Collected data

----

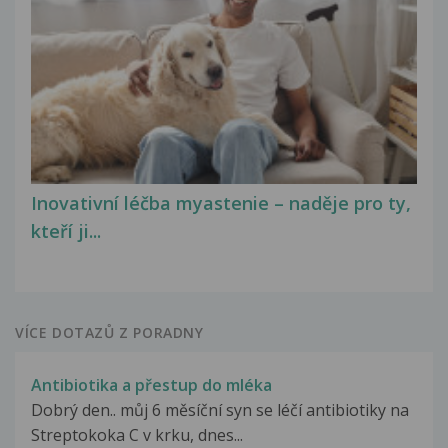
Inovativní léčba myastenie – naděje pro ty,
kteří ji...
VÍCE DOTAZŮ Z PORADNY
Antibiotika a přestup do mléka
Dobrý den.. můj 6 měsíční syn se léčí antibiotiky na
Streptokoka C v krku, dnes...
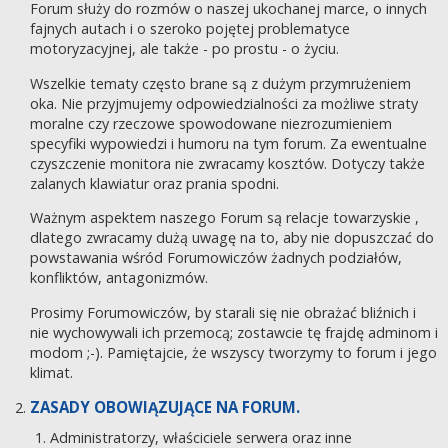
Forum służy do rozmów o naszej ukochanej marce, o innych
fajnych autach i o szeroko pojętej problematyce
motoryzacyjnej, ale także - po prostu - o życiu.
Wszelkie tematy często brane są z dużym przymrużeniem
oka. Nie przyjmujemy odpowiedzialności za możliwe straty
moralne czy rzeczowe spowodowane niezrozumieniem
specyfiki wypowiedzi i humoru na tym forum. Za ewentualne
czyszczenie monitora nie zwracamy kosztów. Dotyczy także
zalanych klawiatur oraz prania spodni.
Ważnym aspektem naszego Forum są relacje towarzyskie ,
dlatego zwracamy dużą uwagę na to, aby nie dopuszczać do
powstawania wśród Forumowiczów żadnych podziałów,
konfliktów, antagonizmów.
Prosimy Forumowiczów, by starali się nie obrażać bliźnich i
nie wychowywali ich przemocą; zostawcie tę frajdę adminom i
modom ;-). Pamiętajcie, że wszyscy tworzymy to forum i jego
klimat.
ZASADY OBOWIĄZUJĄCE NA FORUM.
Administratorzy, właściciele serwera oraz inne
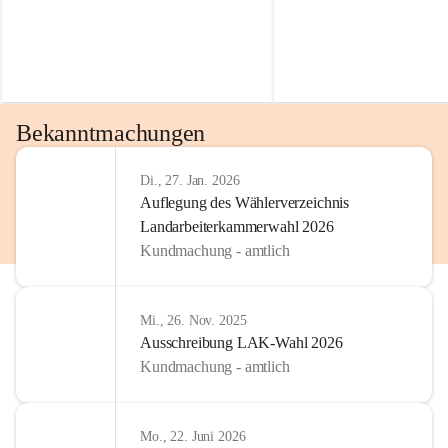
Bekanntmachungen
Di., 27. Jan. 2026
Auflegung des Wählerverzeichnis
Landarbeiterkammerwahl 2026
Kundmachung - amtlich
Mi., 26. Nov. 2025
Ausschreibung LAK-Wahl 2026
Kundmachung - amtlich
Mo., 22. Juni 2026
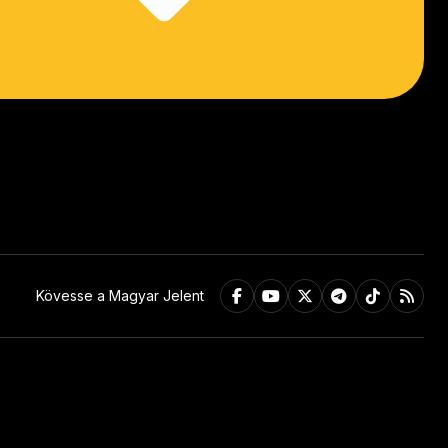
Kövesse a Magyar Jelent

----

### TASK GOAL
List every line above that contains the word "oraz".

### EXPECTED ANSWER
zalanych klawiatur oraz prania spodni.
Administratorzy, właściciele serwera oraz inne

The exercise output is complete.